BAB II NAMA, OBJEK, DAN SUBJEK PAJAK Pasal 2 Dengan nama Pajak Air Tanah dipungut pajak atas pengambilan dan/atau pemanfaatan air tanah.
Pasal 3 (1) Objek Pajak Air Tanah adalah pengambilan dan/atau pemanfaatan Air Tanah. (2) Dikecualikan dari objek Pajak Air Tanah adalah pengambilan dan/atau pemanfaatan Air Tanah untuk keperluan dasar rumah tangga, pengairan pertanian dan perikanan rakyat serta peribadatan.
7
Pasal 4 (1) Subjek Pajak Air Tanah adalah orang pribadi atau Badan yang melakukan pengambilan dan/atau pemanfaatan Air Tanah; (2) Wajib Pajak Air Tanah adalah orang pribadi atau Badan yang melakukan pengambilan dan/atau pemanfaatan Air Tanah. BAB III DASAR PENGENAAN, TARIF, CARA PENGHITUNGAN PAJAK DAN WILAYAH PEMUNGUTAN Pasal 5 (1) Dasar pengenaan Pajak Air Tanah adalah Nilai Perolehan Air Tanah. (2) Nilai Perolehan Air Tanah sebagaimana dimaksud pada ayat (1) dinyatakan dalam rupiah yang dihitung dengan mempertimbangkan sebagian atau seluruh faktor-faktor sebagai berikut : a. Jenis sumber air; b. Lokasi sumber air; c. Tujuan pengambilan dan/atau pemanfaatan air; d. Volume yang diambil dan/atau dimanfaatkan; e. Kualitas air; dan f. Tingkat kerusakan lingkungan yang diakibatkan oleh pengambilan dan/atau pemanfaatan air tanah; (3) Penggunaan faktor-faktor sebagaimana dimaksud pada ayat (2) disesuaikan dengan kondisi daerah Kabupaten Batang; (4) Besaran Nilai Perolehan Air Tanah sebagaimana dimaksud pada ayat (2) adalah dengan mengalikan volume air tanah yang diambil atau dimanfaatkan dengan harga dasar air tanah; (5) Harga Dasar Air Tanah sebagaimana dimaksud pada ayat (4) ditetapkan lebih lanjut oleh Bupati.

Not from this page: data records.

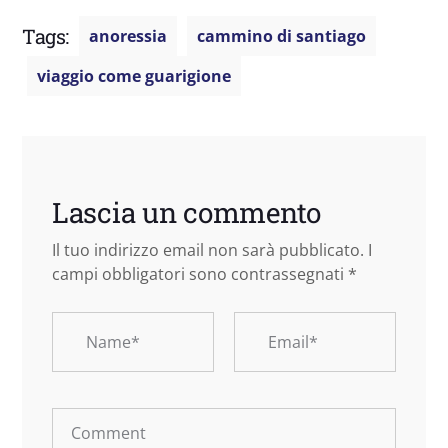
Tags:
anoressia
cammino di santiago
viaggio come guarigione
Lascia un commento
Il tuo indirizzo email non sarà pubblicato.
I
campi obbligatori sono contrassegnati
*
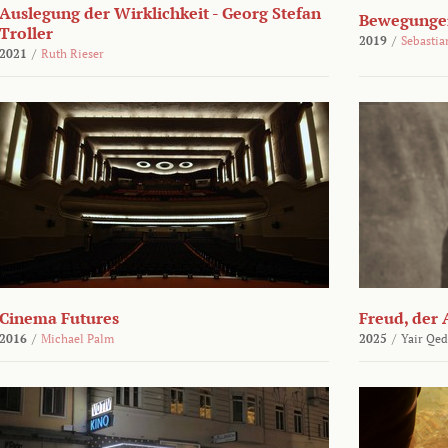
Auslegung der Wirklichkeit - Georg Stefan
Bewegungen
Troller
2019
/
Sebasti
2021
/
Ruth Rieser
Cinema Futures
Freud, der 
2016
/
Michael Palm
2025
/
Yair Qed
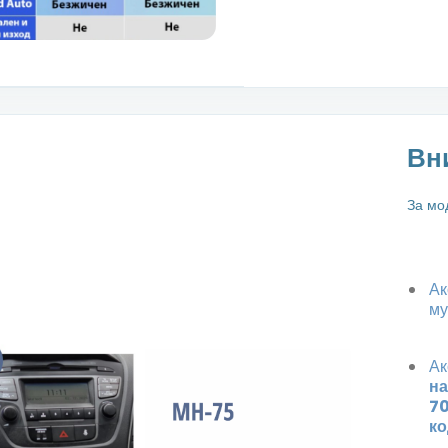
Вн
За мо
Ак
му
Ак
на
70
ко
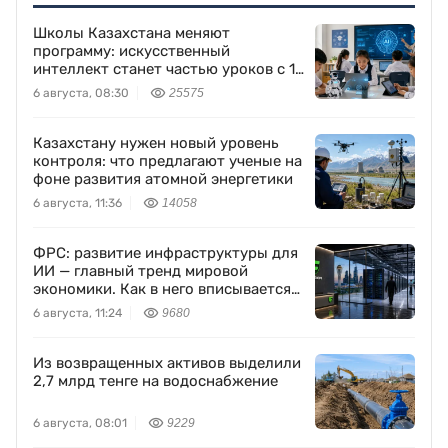
Школы Казахстана меняют
программу: искусственный
интеллект станет частью уроков с 1
класса
6 августа, 08:30
25575
Казахстану нужен новый уровень
контроля: что предлагают ученые на
фоне развития атомной энергетики
6 августа, 11:36
14058
ФРС: развитие инфраструктуры для
ИИ — главный тренд мировой
экономики. Как в него вписывается
Freedom Holding Corp.
6 августа, 11:24
9680
Из возвращенных активов выделили
2,7 млрд тенге на водоснабжение
6 августа, 08:01
9229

Pasal 6 Tarif Pajak Air Tanah ditetapkan sebesar 20% (dua puluh persen).
Pasal 7 Besaran Pokok Pajak Air Tanah yang terutang dihitung dengan cara mengalikan tarif sebagaimana dimaksud dalam pasal 6 dengan Nilai Perolehan Air sebagaimana dimaksud dalam pasal 5 ayat (4). 8
Pasal 8 Pajak Air Tanah yang terutang dipungut di wilayah daerah tempat air diambil.

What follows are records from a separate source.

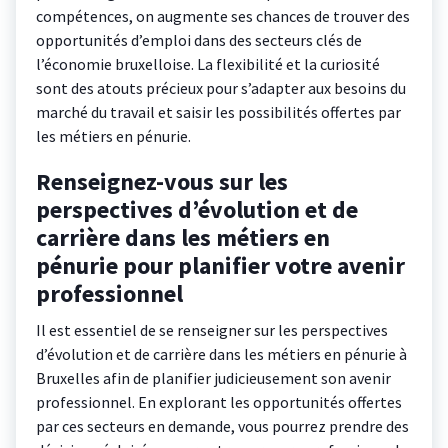
compétences, on augmente ses chances de trouver des
opportunités d’emploi dans des secteurs clés de
l’économie bruxelloise. La flexibilité et la curiosité
sont des atouts précieux pour s’adapter aux besoins du
marché du travail et saisir les possibilités offertes par
les métiers en pénurie.
Renseignez-vous sur les
perspectives d’évolution et de
carrière dans les métiers en
pénurie pour planifier votre avenir
professionnel
Il est essentiel de se renseigner sur les perspectives
d’évolution et de carrière dans les métiers en pénurie à
Bruxelles afin de planifier judicieusement son avenir
professionnel. En explorant les opportunités offertes
par ces secteurs en demande, vous pourrez prendre des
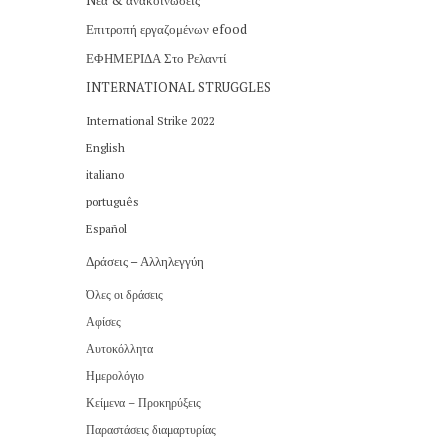
Nέα & ανακοινώσεις
Επιτροπή εργαζομένων efood
ΕΦΗΜΕΡΙΔΑ Στο Ρελαντί
INTERNATIONAL STRUGGLES
International Strike 2022
English
italiano
português
Español
Δράσεις – Αλληλεγγύη
Όλες οι δράσεις
Αφίσες
Αυτοκόλλητα
Ημερολόγιο
Κείμενα – Προκηρύξεις
Παραστάσεις διαμαρτυρίας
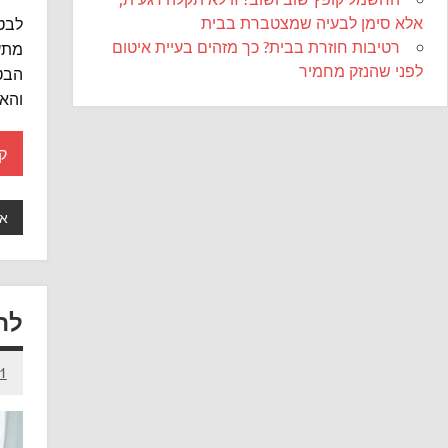
אלא סימן לבעיה שמצטברת בבית
לבטו
רטיבות חוזרת בבית? כך מזהים בעיית איטום
מתע
לפני שהנזק מחמיר
הבטו
והאו
ק
אי
לה
21 במר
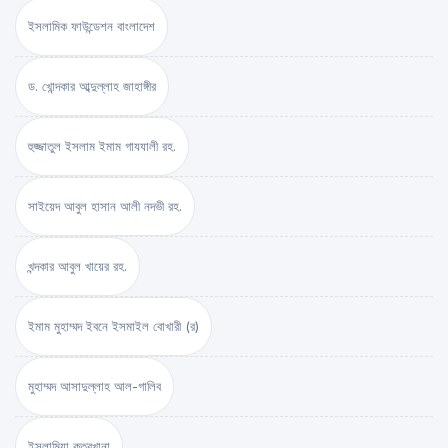
ইসলামিক ফাউন্ডেশন বাংলাদেশ
ড. খোন্দকার আব্দুল্লাহ জাহাঙ্গীর
হুজ্জাতুল ইসলাম ইমাম গাযযালী রহ.
সাইয়েদ আবুল হাসান আলী নদভী রহ.
খন্দকার আবুল খায়ের রহ.
ইমাম মুহাম্মদ ইবনে ইসমাইল বোখারী (র)
মুহাম্মদ আসাদুল্লাহ আল-গালিব
ইসলামিয়া কুতুবখানা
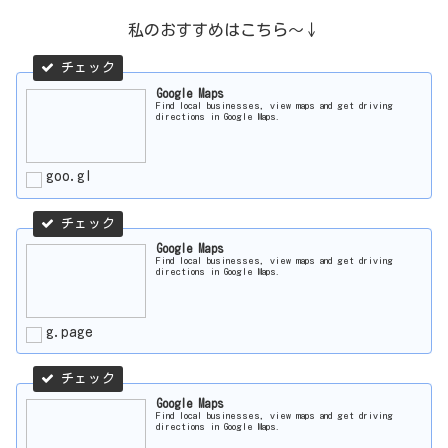
私のおすすめはこちら～↓
Google Maps
Find local businesses, view maps and get driving
directions in Google Maps.
goo.gl
Google Maps
Find local businesses, view maps and get driving
directions in Google Maps.
g.page
Google Maps
Find local businesses, view maps and get driving
directions in Google Maps.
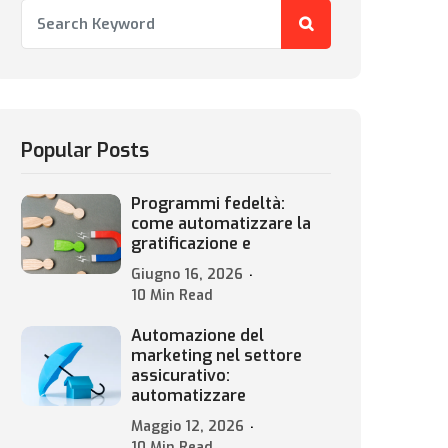
Popular Posts
Programmi fedeltà:
come automatizzare la
gratificazione e
Giugno 16, 2026
10 Min Read
Automazione del
marketing nel settore
assicurativo:
automatizzare
Maggio 12, 2026
10 Min Read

BAB IV MASA PAJAK DAN SAAT TERUTANGNYA PAJAK Pasal 9 (1) Masa pajak adalah jangka waktu yang lamanya 1 (satu) bulan kalender. (2) Pajak Terutang dalam masa pajak terjadi pada saat air diambil. BAB V PENETAPAN PAJAK
Pasal 10 Pajak ditetapkan dengan Surat Ketetapan Pajak Derah (SKPD) oleh Bupati. Pasal 11 (1) SKPD sebagaimana dimaksud dalam Pasal 10 diterbitkan berdasarkan data dan keterangan mengenai objek dan subjek pajak air tanah yang disampaikan oleh Wajib Pajak kepada Bupati atau pejabat yang ditunjuk. (2) Data dan keterangan objek dan subjek pajak sebagaimana dimaksud pada ayat (1) harus diisi dengan benar, jelas dan lengkap. (3) Ketentuan lebih lanjut mengenai bentuk, isi, dan tata cara penyampaian data dan keterangan objek dan subjek pajak sebagaimana dimaksud pada ayat (1) diatur lebih lanjut dengan Peraturan Bupati. BAB VI PEMUNGUTAN PAJAK Bagian Kesatu Tata cara Pemungutan Pasal 12 (1)

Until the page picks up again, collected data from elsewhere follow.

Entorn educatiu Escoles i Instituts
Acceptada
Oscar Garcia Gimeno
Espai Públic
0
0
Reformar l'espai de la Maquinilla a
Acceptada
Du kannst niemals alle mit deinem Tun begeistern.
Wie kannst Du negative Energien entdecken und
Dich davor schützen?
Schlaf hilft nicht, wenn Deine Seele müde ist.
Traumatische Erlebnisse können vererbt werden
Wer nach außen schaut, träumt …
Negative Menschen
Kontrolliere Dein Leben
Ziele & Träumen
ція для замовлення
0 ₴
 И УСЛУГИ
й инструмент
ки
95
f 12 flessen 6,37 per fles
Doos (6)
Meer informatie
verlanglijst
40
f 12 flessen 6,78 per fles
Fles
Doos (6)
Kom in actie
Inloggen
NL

Pemungutan Pajak tidak boleh diborongkan.
(2)
Setiap Wajib Pajak wajib membayar pajak yang terutang berdasarkan Surat Ketetapan Pajak Daerah (SKPD).
(3)
Setiap wajib pajak membayar pajak yang terutang dan membayar sendiri dengan menggunakan Surat Setoran Pajak Daerah (SSPD).
9
Pasal 13 Bentuk, Isi, tata cara pengisian dan penerbitan SKPD akan diatur lebih lanjut dengan Peraturan Bupati.
Bagian Kedua Surat Tagihan Pajak Pasal 14 (1) Bupati dapat menerbitkan Surat Tagihan Pajak Daerah (STPD) jika: a. Pajak dalam tahun berjalan tidak atau kurang dibayar; b. Wajib pajak dikenakan sanksi administrasi berupa bunga dan/atau denda. (2) Jumlah kekurangan pajak yang terutang dalam STPD sebagaimana dimaksud pada ayat (1) huruf a dan huruf b ditambah dengan sanksi administrasi berupa bunga sebesar 2% (dua persen) setiap bulan untuk paling lama 15 (lima belas) bulan sejak saat terutangnya pajak. (3) SKPD yang tidak atau kurang dibayar setelah jatuh tempo pembayaran dikenakan sanksi administrasi berupa bunga sebesar 2% (dua persen) setiap bulan dari tagihan melalui STPD.
Bagian Ketiga Tata Cara Pembayaran dan Penagihan Pasal 15 (1) Jatuh tempo pembayaran dan penyetoran pajak yang terutang paling lama pada saat berakhirnya masa pajak atau 30 (tiga puluh) hari kerja setelah saat terutangnya pajak. (2) STPD Surat Keputusan Pembetulan, Surat Keputusan Keberatan, dan Putusan Banding yang menyebabkan jumlah pajak yang harus dibayar bertambah merupakan dasar penagihan pajak dan harus dilunasi dalam jangka waktu paling lama 1 (satu) bulan sejak tanggal diterbitkan. (3) Pejabat yang berwenang atas permohonan wajib pajak setelah memenuhi persyarataan yang ditentukan dapat memberikan persetujuan kepada wajib pajak untuk mengangsur atau menunda pembayaran pajak, dengan dikenakan bunga sebesar 2% (dua persen) setiap bulan. (4) Ketentuan lebih lanjut mengenai tata cara pembayaran, penyetoran, tempat pembayaran, angsuran, dan penundaan pembayaran pajak diatur dengan Peraturan Bupati.
10
Pasal 16 (1) Pajak yang terutang berdasarkan STPD, Surat Keputusan Pembetulan, Surat Keputusan Keberatan, dan Putusan Banding yang tidak atau kurang dibayar oleh Wajib Pajak pada waktunya dapat ditagih dengan Surat Paksa. (2) Penagihan pajak dengan Surat Paksa dilaksanakan berdasarkan peraturan perundang-undangan yang berlaku.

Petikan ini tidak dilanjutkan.